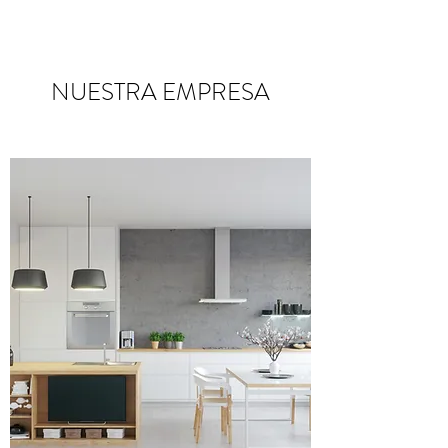
NUESTRA EMPRESA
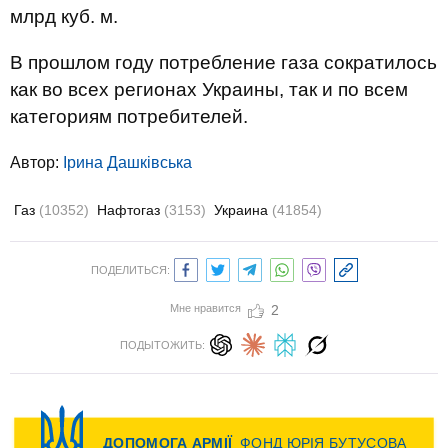
млрд куб. м.
В прошлом году потребление газа сократилось
как во всех регионах Украины, так и по всем
категориям потребителей.
Автор:
Ірина Дашківська
Газ
(10352)
Нафтогаз
(3153)
Украина
(41854)
ПОДЕЛИТЬСЯ:
Мне нравится
2
ПОДЫТОЖИТЬ:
====
WHAT TO WORK ON: Your task is an exact printout of the records above, with no pictures.

RESPONSE TO THIS TASK:
NUESTRA EMPRESA
млрд куб. м.
В прошлом году потребление газа сократилось
как во всех регионах Украины, так и по всем
категориям потребителей.
Автор:
Ірина Дашківська
Газ
(10352)
Нафтогаз
(3153)
Украина
(41854)
ПОДЕЛИТЬСЯ:
Мне нравится
2
ПОДЫТОЖИТЬ:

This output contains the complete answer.